Arguably after such a statement, “Eileh toldot Yitzchak - These are the descendants of Isaac son of Abraham,” we should expect a genealogical list of those who descend from Isaac especially as we have that elsewhere. Just moments before, literally at the end of the previous chapter of Torah, we have one for his brother, Ishmael. That paragraph opens similarly, “Eilet toldot Ishamael son of Abraham,” but it continues with the expected genealogical list.

These are the names of the sons of Ishmael, named in the order of their birth: Nebaioth, the firstborn of Ishmael; and Kedar, Adbeel, Mibdam, Mishsma, Dumah, Massa, Hadad, Tema, Jetur, Naphish, and Kedemah. These are the sons Ishmael and these are their names, by their villages and by atheir encampments, twelve princes according to their tribes. This is the length of the life Ishmael, on hundred thirty-seven years; he breathed his last and died, and was gathered to his people. (Genesis 24:13-17)

Where’s Isaac’s list? Especially in Torah a book whose primary purpose is to tell the story of the Israelite people, Isaac’s line not Ishmael’s.
One possibility is that through the process of textual editing, Isaac’s short genealogical list simply got cut out. Or, and in my opinion a far more satisfying explanation is that this word “Toldot,” that we translate as “descendants,” had a more nuanced meaning in its ancient rendering, and one that is actually suggested by the use of this phrase “Eileh tolodot” in the creation story.

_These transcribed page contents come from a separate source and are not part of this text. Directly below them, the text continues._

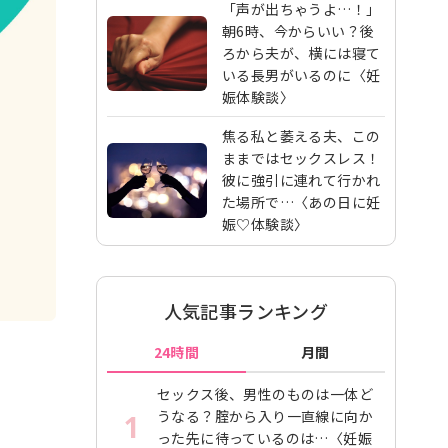
「声が出ちゃうよ…！」
朝6時、今からいい？後
ろから夫が、横には寝て
いる長男がいるのに〈妊
娠体験談〉
焦る私と萎える夫、この
ままではセックスレス！
彼に強引に連れて行かれ
た場所で…〈あの日に妊
娠♡体験談〉
人気記事ランキング
24時間
月間
セックス後、男性のものは一体ど
うなる？腟から入り一直線に向か
1
った先に待っているのは…〈妊娠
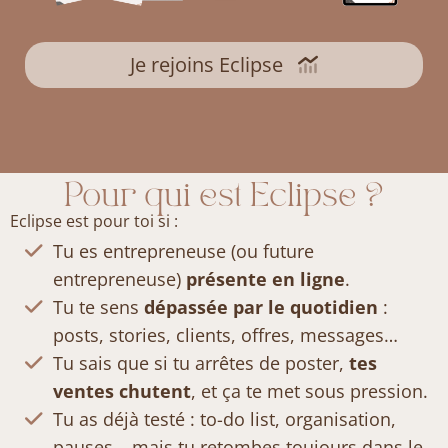
Je rejoins Eclipse
Pour qui est Eclipse ?
Eclipse est pour toi si :
Tu es entrepreneuse (ou future
entrepreneuse)
présente en ligne
.
Tu te sens
dépassée par le quotidien
:
posts, stories, clients, offres, messages…
Tu sais que si tu arrêtes de poster,
tes
ventes chutent
, et ça te met sous pression.
Tu as déjà testé : to-do list, organisation,
pauses… mais tu retombes toujours dans le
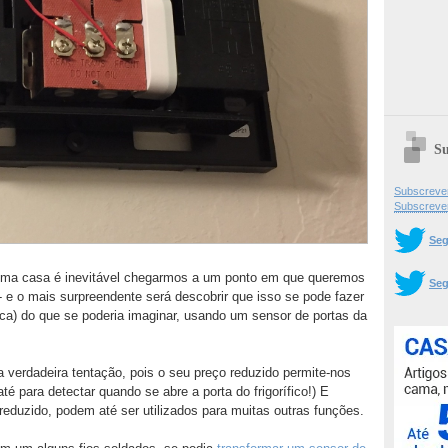
Su
Subscrever
Subscreve
Seg
 uma casa é inevitável chegarmos a um ponto em que queremos
Seg
e o mais surpreendente será descobrir que isso se pode fazer
ca) do que se poderia imaginar, usando um sensor de portas da
verdadeira tentação, pois o seu preço reduzido permite-nos
até para detectar quando se abre a porta do frigorífico!) E
eduzido, podem até ser utilizados para muitas outras funções.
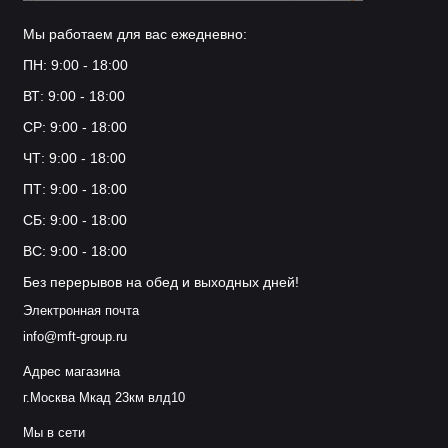
Мы работаем для вас ежедневно:
ПН: 9:00 - 18:00
ВТ: 9:00 - 18:00
СР: 9:00 - 18:00
ЧТ: 9:00 - 18:00
ПТ: 9:00 - 18:00
СБ: 9:00 - 18:00
ВС: 9:00 - 18:00
Без перерывов на обед и выходных дней!
Электронная почта
info@mft-group.ru
Адрес магазина
г.Москва Мкад 23км влд10
Мы в сети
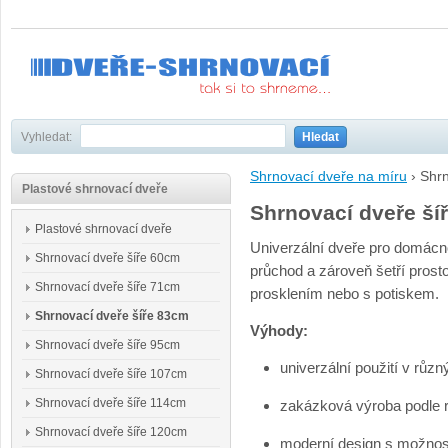
Vyhledat:
Hledat
Shrnovací dveře na míru
›
Shrn
Plastové shrnovací dveře
Shrnovací dveře ší
Plastové shrnovací dveře
Univerzální dveře pro domácn
Shrnovací dveře šíře 60cm
průchod a zároveň šetří prosto
Shrnovací dveře šíře 71cm
prosklením nebo s potiskem.
Shrnovací dveře šíře 83cm
Výhody:
Shrnovací dveře šíře 95cm
univerzální použití v různ
Shrnovací dveře šíře 107cm
Shrnovací dveře šíře 114cm
zakázková výroba podle 
Shrnovací dveře šíře 120cm
moderní design s možnos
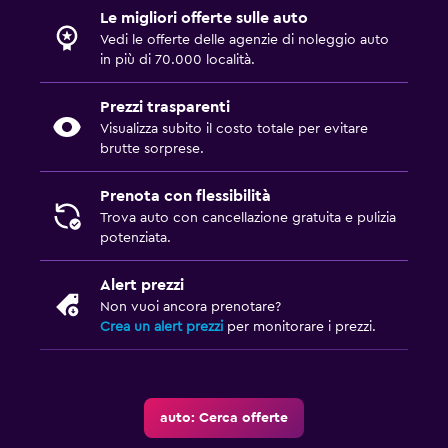
Le migliori offerte sulle auto
Vedi le offerte delle agenzie di noleggio auto
in più di 70.000 località.
Prezzi trasparenti
Visualizza subito il costo totale per evitare
brutte sorprese.
Prenota con flessibilità
Trova auto con cancellazione gratuita e pulizia
potenziata.
Alert prezzi
Non vuoi ancora prenotare?
Crea un alert prezzi
per monitorare i prezzi.
auto: Cerca offerte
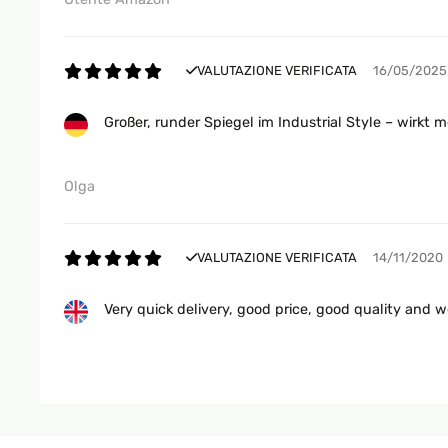
VALUTAZIONE VERIFICATA
16/05/2025
Großer, runder Spiegel im Industrial Style – wirkt 
Olga
VALUTAZIONE VERIFICATA
14/11/2020
Very quick delivery, good price, good quality and we
Amazon user
VALUTAZIONE VERIFICATA
14/11/2020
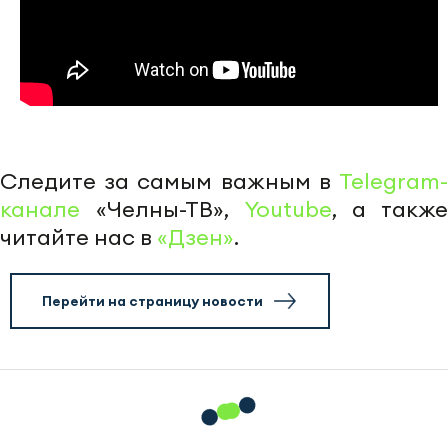
Следите за самым важным в
Telegram-
канале
«Челны-ТВ»,
Youtube
, а также
читайте нас в
«Дзен»
.
Перейти на страницу новости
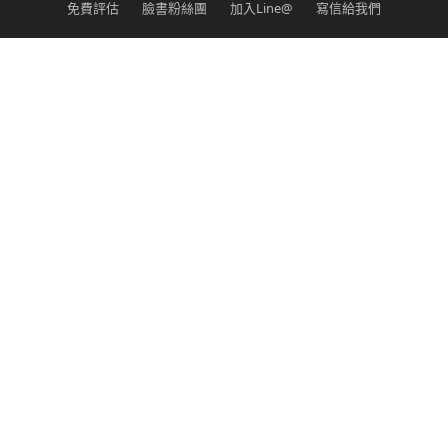
免費評估
臉書粉絲團
加入Line@
寫信給我們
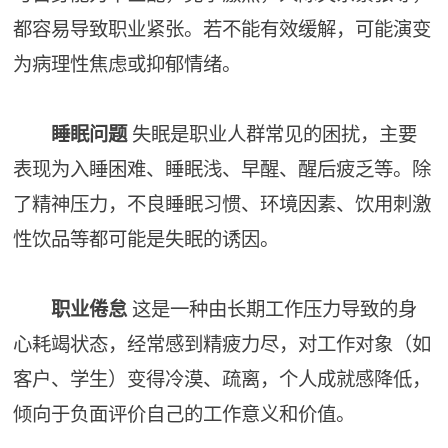
都容易导致职业紧张。若不能有效缓解，可能演变
为病理性焦虑或抑郁情绪。
睡眠问题
失眠是职业人群常见的困扰，主要
表现为入睡困难、睡眠浅、早醒、醒后疲乏等。除
了精神压力，不良睡眠习惯、环境因素、饮用刺激
性饮品等都可能是失眠的诱因。
职业倦怠
这是一种由长期工作压力导致的身
心耗竭状态，经常感到精疲力尽，对工作对象（如
客户、学生）变得冷漠、疏离，个人成就感降低，
倾向于负面评价自己的工作意义和价值。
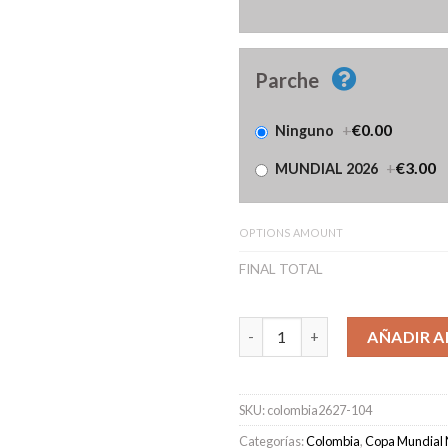
Parche
+
€0.00
Ninguno
+
€3.00
MUNDIAL 2026
OPTIONS AMOUNT
FINAL TOTAL
Camiseta Colombia Primera Eq
AÑADIR A
SKU:
colombia2627-104
Categorías:
Colombia
,
Copa Mundial 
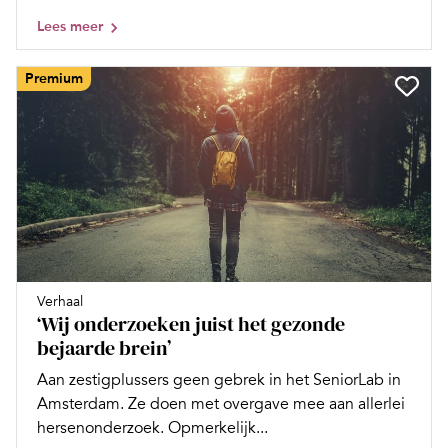
Lees meer
Premium
Verhaal
‘Wij onderzoeken juist het gezonde
bejaarde brein’
Aan zestigplussers geen gebrek in het SeniorLab in
Amsterdam. Ze doen met overgave mee aan allerlei
hersenonderzoek. Opmerkelijk...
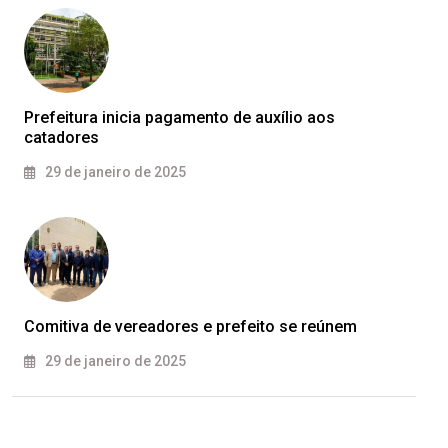
Prefeitura inicia pagamento de auxílio aos
catadores
29 de janeiro de 2025
Comitiva de vereadores e prefeito se reúnem
29 de janeiro de 2025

Genesis chapter 2:4-5 reads:
אֵ֣לֶּה תֽוֹלְד֧וֹת הַשָּׁמַ֛יִם וְהָאָ֖רֶץ בְּהִבָּֽרְאָ֑ם ...
These are the “toldot” of the heavens and the earth when they were created. In the day that Adonai God made the earth and the heavens, when no plant of the field was yet in the earth and no herb of the field had yet sprung up - for Adonai God had not caused it to rain upon the earth, and there was was no one to till the ground.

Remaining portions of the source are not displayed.